Segment Open

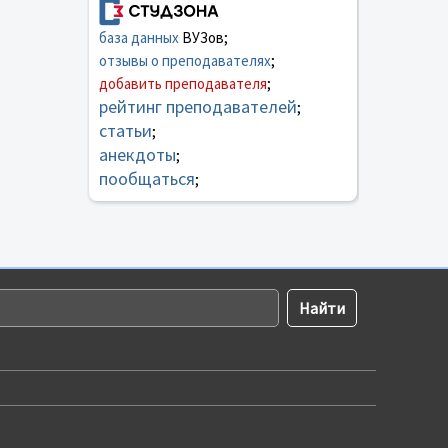
база данных
ВУЗов;
отзывы о преподавателях
;
добавить преподавателя
;
рейтинг преподавателей
;
статьи
;
анекдоты
;
пообщаться
;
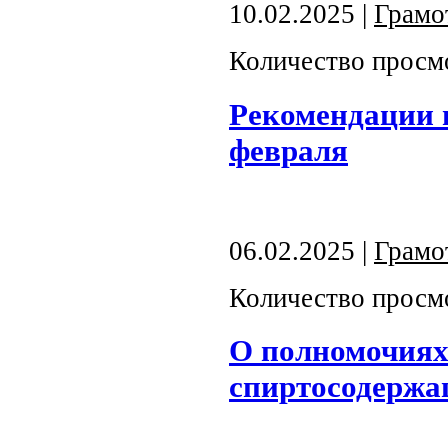
10.02.2025 |
Грамо
Количество просм
Рекомендации 
февраля
06.02.2025 |
Грамо
Количество просм
О полномочиях
спиртосодержа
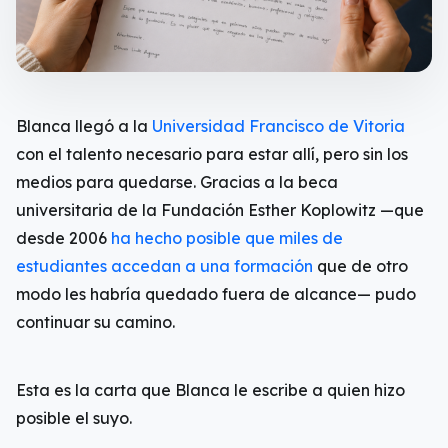
Blanca llegó a la
Universidad Francisco de Vitoria
con el talento necesario para estar allí, pero sin los
medios para quedarse. Gracias a la beca
universitaria de la Fundación Esther Koplowitz —que
desde 2006
ha hecho posible que miles de
estudiantes accedan a una formación
que de otro
modo les habría quedado fuera de alcance— pudo
continuar su camino.
Esta es la carta que Blanca le escribe a quien hizo
posible el suyo.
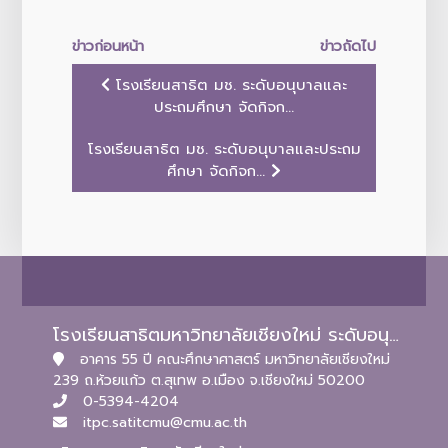
ข่าวก่อนหน้า
ข่าวถัดไป
โรงเรียนสาธิต มช. ระดับอนุบาลและ
ประถมศึกษา จัดกิจก...
โรงเรียนสาธิต มช. ระดับอนุบาลและประถม
ศึกษา จัดกิจก...
โรงเรียนสาธิตมหาวิทยาลัยเชียงใหม่ ระดับอนุบาลและประถมศึกษา
อาคาร 55 ปี คณะศึกษาศาสตร์ มหาวิทยาลัยเชียงใหม่
239 ถ.ห้วยแก้ว ต.สุเทพ อ.เมือง จ.เชียงใหม่ 50200
0-5394-4204
itpc.satitcmu@cmu.ac.th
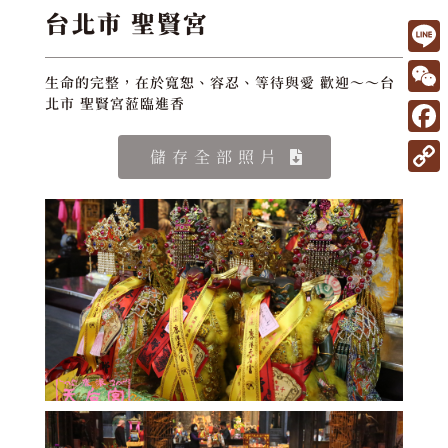
台北市 聖賢宮
L
生命的完整，在於寬恕、容忍、等待與愛 歡迎～～台
i
W
北市 聖賢宮蒞臨進香
n
e
F
儲存全部照片
e
C
a
C
h
c
o
a
e
p
t
b
y
o
L
o
i
k
n
k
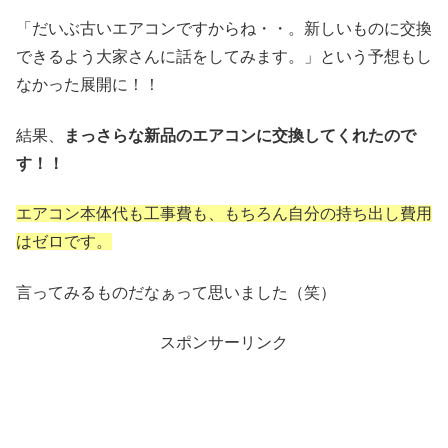
「だいぶ古いエアコンですからね・・。新しいものに交換
できるよう大家さんに話をしてみます。」という予想もし
なかった展開に！！
結果、
まっさらな新品のエアコンに交換してくれたので
す！！
エアコン本体代も工事費も、もちろん自分の持ち出し費用
はゼロです。
言ってみるものだなぁって思いました（笑）
スポンサーリンク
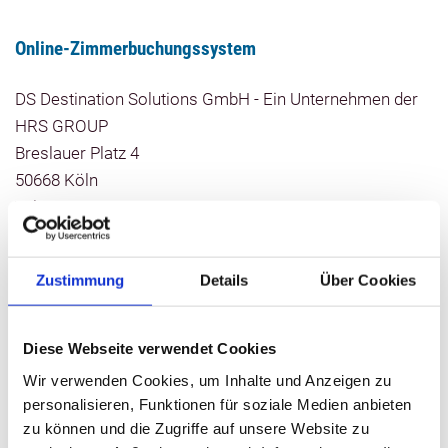
Online-Zimmerbuchungssystem
DS Destination Solutions GmbH - Ein Unternehmen der
HRS GROUP
Breslauer Platz 4
50668 Köln
Tel.: 0221 6894 3974
info@ds-destinationsolutions.comst.com
Mail:
www.ds-destinationsolutions.com
Web:
Zustimmung
Details
Über Cookies
Copyright & Urheberrecht
Diese Webseite verwendet Cookies
Wir verwenden Cookies, um Inhalte und Anzeigen zu
Der Tourismusverband Mecklenburg-Schwerin e.V. erteilt
personalisieren, Funktionen für soziale Medien anbieten
unter folgenden Bedingungen das Recht, die
zu können und die Zugriffe auf unsere Website zu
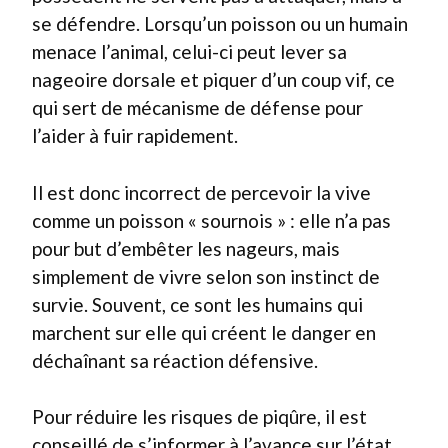
se défendre. Lorsqu’un poisson ou un humain
menace l’animal, celui-ci peut lever sa
nageoire dorsale et piquer d’un coup vif, ce
qui sert de mécanisme de défense pour
l’aider à fuir rapidement.
Il est donc incorrect de percevoir la vive
comme un poisson « sournois » : elle n’a pas
pour but d’embêter les nageurs, mais
simplement de vivre selon son instinct de
survie. Souvent, ce sont les humains qui
marchent sur elle qui créent le danger en
déchaînant sa réaction défensive.
Pour réduire les risques de piqûre, il est
conseillé de s’informer à l’avance sur l’état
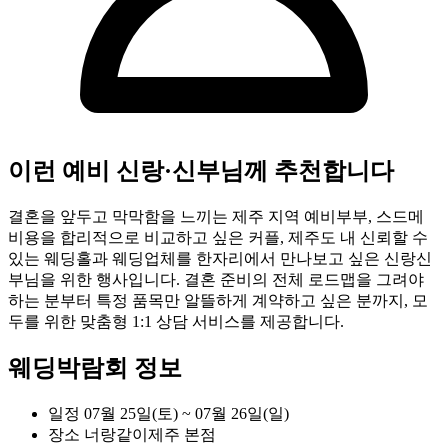
이런 예비 신랑·신부님께 추천합니다
결혼을 앞두고 막막함을 느끼는 제주 지역 예비부부, 스드메
비용을 합리적으로 비교하고 싶은 커플, 제주도 내 신뢰할 수
있는 웨딩홀과 웨딩업체를 한자리에서 만나보고 싶은 신랑신
부님을 위한 행사입니다. 결혼 준비의 전체 로드맵을 그려야
하는 분부터 특정 품목만 알뜰하게 계약하고 싶은 분까지, 모
두를 위한 맞춤형 1:1 상담 서비스를 제공합니다.
웨딩박람회 정보
일정
07월 25일(토) ~ 07월 26일(일)
장소
너랑같이제주 본점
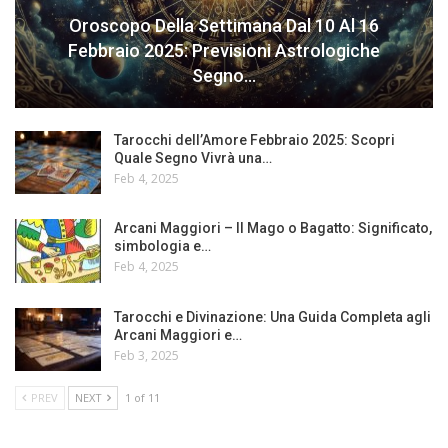
Oroscopo Della Settimana Dal 10 Al 16
Febbraio 2025: Previsioni Astrologiche
Segno…
Tarocchi dell’Amore Febbraio 2025: Scopri
Quale Segno Vivrà una…
Feb 4, 2025
Arcani Maggiori – Il Mago o Bagatto: Significato,
simbologia e…
Feb 4, 2025
Tarocchi e Divinazione: Una Guida Completa agli
Arcani Maggiori e…
Feb 3, 2025
PREV
NEXT
1 of 11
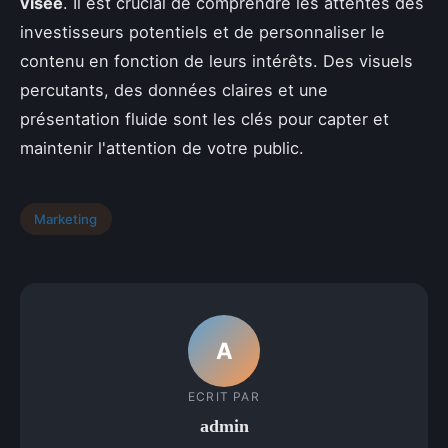
visée
. Il est crucial de comprendre les attentes des
investisseurs potentiels et de personnaliser le
contenu en fonction de leurs intérêts. Des visuels
percutants, des données claires et une
présentation fluide sont les clés pour capter et
maintenir l'attention de votre public.
Marketing
A
ECRIT PAR
admin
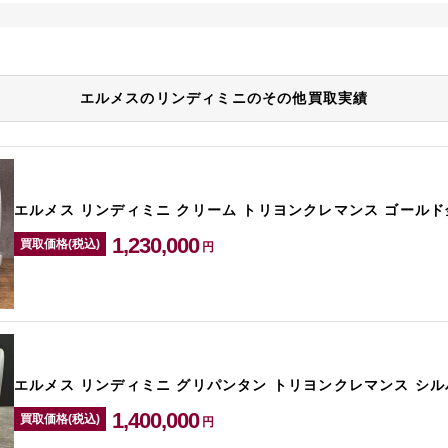
エルメスのリンディミニのその他買取実績
エルメス リンディミニ クリーム トリヨンクレマンス ゴールド
1,230,000
買取価格(税込)
円
エルメス リンディミニ グリパンタン トリヨンクレマンス シル
1,400,000
買取価格(税込)
円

Segment Closed

WHAT YOU HAVE TO DO: From the first line to the last, repeat the records exactly and skip the pictures.

RESULT BELOW:
база данных
ВУЗов;
отзывы о преподавателях
;
добавить преподавателя
;
рейтинг преподавателей
;
статьи
;
анекдоты
;
пообщаться
;
10.02.2025 |
Грамо
Количество просм
Рекомендации 
февраля
06.02.2025 |
Грамо
Количество просм
О полномочиях
спиртосодержа
Blanca llegó a la
Universidad Francisco de Vitoria
con el talento necesario para estar allí, pero sin los
medios para quedarse. Gracias a la beca
universitaria de la Fundación Esther Koplowitz —que
desde 2006
ha hecho posible que miles de
estudiantes accedan a una formación
que de otro
modo les habría quedado fuera de alcance— pudo
continuar su camino.
Esta es la carta que Blanca le escribe a quien hizo
posible el suyo.
ข่าวก่อนหน้า
ข่าวถัดไป
โรงเรียนสาธิต มช. ระดับอนุบาลและ
ประถมศึกษา จัดกิจก...
โรงเรียนสาธิต มช. ระดับอนุบาลและประถม
ศึกษา จัดกิจก...
โรงเรียนสาธิตมหาวิทยาลัยเชียงใหม่ ระดับอนุบาลและประถมศึกษา
อาคาร 55 ปี คณะศึกษาศาสตร์ มหาวิทยาลัยเชียงใหม่
239 ถ.ห้วยแก้ว ต.สุเทพ อ.เมือง จ.เชียงใหม่ 50200
0-5394-4204
itpc.satitcmu@cmu.ac.th
台北市 聖賢宮
L
生命的完整，在於寬恕、容忍、等待與愛 歡迎～～台
i
W
北市 聖賢宮蒞臨進香
n
e
F
儲存全部照片
e
C
a
C
h
c
o
a
e
p
t
b
y
o
L
o
i
k
n
k
「だいぶ古いエアコンですからね・・。新しいものに交換
できるよう大家さんに話をしてみます。」という予想もし
なかった展開に！！
結果、
まっさらな新品のエアコンに交換してくれたので
す！！
エアコン本体代も工事費も、もちろん自分の持ち出し費用
はゼロです。
言ってみるものだなぁって思いました（笑）
スポンサーリンク
Online-Zimmerbuchungssystem
DS Destination Solutions GmbH - Ein Unternehmen der
HRS GROUP
Breslauer Platz 4
50668 Köln
Tel.: 0221 6894 3974
info@ds-destinationsolutions.comst.com
Mail:
www.ds-destinationsolutions.com
Web:
Zustimmung
Details
Über Cookies
Copyright & Urheberrecht
Diese Webseite verwendet Cookies
Wir verwenden Cookies, um Inhalte und Anzeigen zu
Der Tourismusverband Mecklenburg-Schwerin e.V. erteilt
personalisieren, Funktionen für soziale Medien anbieten
unter folgenden Bedingungen das Recht, die
zu können und die Zugriffe auf unsere Website zu
se défendre. Lorsqu’un poisson ou un humain
menace l’animal, celui-ci peut lever sa
nageoire dorsale et piquer d’un coup vif, ce
qui sert de mécanisme de défense pour
l’aider à fuir rapidement.
Il est donc incorrect de percevoir la vive
comme un poisson « sournois » : elle n’a pas
pour but d’embêter les nageurs, mais
simplement de vivre selon son instinct de
survie. Souvent, ce sont les humains qui
marchent sur elle qui créent le danger en
déchaînant sa réaction défensive.
Pour réduire les risques de piqûre, il est
conseillé de s’informer à l’avance sur l’état
이런 예비 신랑·신부님께 추천합니다
결혼을 앞두고 막막함을 느끼는 제주 지역 예비부부, 스드메
비용을 합리적으로 비교하고 싶은 커플, 제주도 내 신뢰할 수
있는 웨딩홀과 웨딩업체를 한자리에서 만나보고 싶은 신랑신
부님을 위한 행사입니다. 결혼 준비의 전체 로드맵을 그려야
하는 분부터 특정 품목만 알뜰하게 계약하고 싶은 분까지, 모
두를 위한 맞춤형 1:1 상담 서비스를 제공합니다.
웨딩박람회 정보
일정
07월 25일(토) ~ 07월 26일(일)
장소
너랑같이제주 본점
Oroscopo Della Settimana Dal 10 Al 16
Febbraio 2025: Previsioni Astrologiche
Segno…
Tarocchi dell’Amore Febbraio 2025: Scopri
Quale Segno Vivrà una…
Feb 4, 2025
Arcani Maggiori – Il Mago o Bagatto: Significato,
simbologia e…
Feb 4, 2025
Tarocchi e Divinazione: Una Guida Completa agli
Arcani Maggiori e…
Feb 3, 2025
PREV
NEXT
1 of 11
visée
. Il est crucial de comprendre les attentes des
investisseurs potentiels et de personnaliser le
contenu en fonction de leurs intérêts. Des visuels
percutants, des données claires et une
présentation fluide sont les clés pour capter et
maintenir l'attention de votre public.
Marketing
A
ECRIT PAR
admin
エルメスのリンディミニのその他買取実績
エルメス リンディミニ クリーム トリヨンクレマンス ゴールド
1,230,000
買取価格(税込)
円
エルメス リンディミニ グリパンタン トリヨンクレマンス シル
1,400,000
買取価格(税込)
円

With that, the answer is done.